The experimental setup involved careful tuning of hyperparameters, including the use of categorical cross-entropy for multi-class and binary cross-entropy for binary classification. The model demonstrated efficient performance, achieving a training accuracy of 99.96% for the four-class classification and 100% for the two-class classification. On the test set, RSG-Net achieved accuracies of 99.36% and 99.37%, respectively, with high sensitivity and specificity metrics. Regularization techniques, such as EarlyStopping and ReduceLROnPlateau, were employed to mitigate overfitting, alongside dropout and batch normalization layers to enhance generalization. Despite the model’s strong performance, some misclassifications were noted, particularly between adjacent grades, indicating areas for future refinement in classification thresholds and dataset balancing. Overall, RSG-Net exhibited robust capabilities in accurately grading diabetic retinopathy, as evidenced by the performance metrics presented in the study.

Results

In the results section, the dataset underwent preprocessing and augmentation, leading to a total of 8304 images for the 4-stage classification task. The dataset was divided into training, validation, and testing sets in a 70:10:20 ratio, resulting in 5978 images for training (70%), 665 images for validation (10%), and 1661 images for testing (20%). The distribution of images across different grades within these sets is detailed in Table 5.

For the 2-stage classification, the dataset comprised 4800 images, with the training set containing 3456 images (70%), while the validation and testing sets included 384 images (10%) and 960 images (20%), respectively. This distribution is presented in Table 6. The structured allocation of images across both classification stages supports the robustness of the training and evaluation processes.

Discussion

In the “Discussion” section of the research paper, the authors provide a comprehensive overview of the advancements in diabetic retinopathy (DR) detection methodologies, highlighting various studies that have contributed to the field. They summarize the use of convolutional neural networks (CNNs) and deep learning frameworks, noting significant improvements in classification accuracy and sensitivity across multiple studies. For instance, one study achieved an accuracy of 89% with a sensitivity of 89% and specificity of 97.3% by integrating CNN models for DR stage classification and lesion localization. Another study utilizing transfer learning with DenseNet201 reached a test accuracy of 82.7% and an AUC of 94.1%. The authors also discuss innovative approaches such as ensemble learning and hybrid models, which have demonstrated promising results, including accuracies exceeding 94%.
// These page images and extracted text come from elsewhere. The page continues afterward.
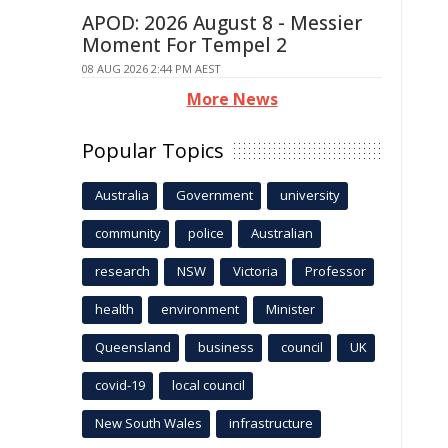
APOD: 2026 August 8 - Messier
Moment For Tempel 2
08 AUG 2026 2:44 PM AEST
More News
Popular Topics
Australia
Government
university
community
police
Australian
research
NSW
Victoria
Professor
health
environment
Minister
Queensland
business
council
UK
covid-19
local council
New South Wales
infrastructure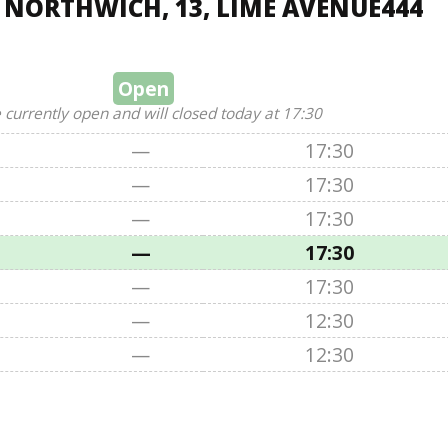
, NORTHWICH, 13, LIME AVENUE444
Open
 currently open and will closed today at 17:30
—
17:30
—
17:30
—
17:30
—
17:30
—
17:30
—
12:30
—
12:30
The section emphasizes the importance of preprocessing techniques in enhancing image quality for better model performance. Techniques such as image cropping, denoising using Gaussian blur, histogram equalization, and resizing are detailed as critical steps that improve the clarity and reliability of input data. Furthermore, the authors address the challenge of class imbalance in datasets, particularly in the Messidor-1 dataset, and advocate for data augmentation strategies to bolster the representation of minority classes. By employing geometric and photometric augmentation techniques, they successfully increased the dataset size, thereby enhancing model robustness and generalization capabilities. Overall, the discussion underscores the continuous evolution of DR detection methodologies and the potential for future research to further refine these approaches.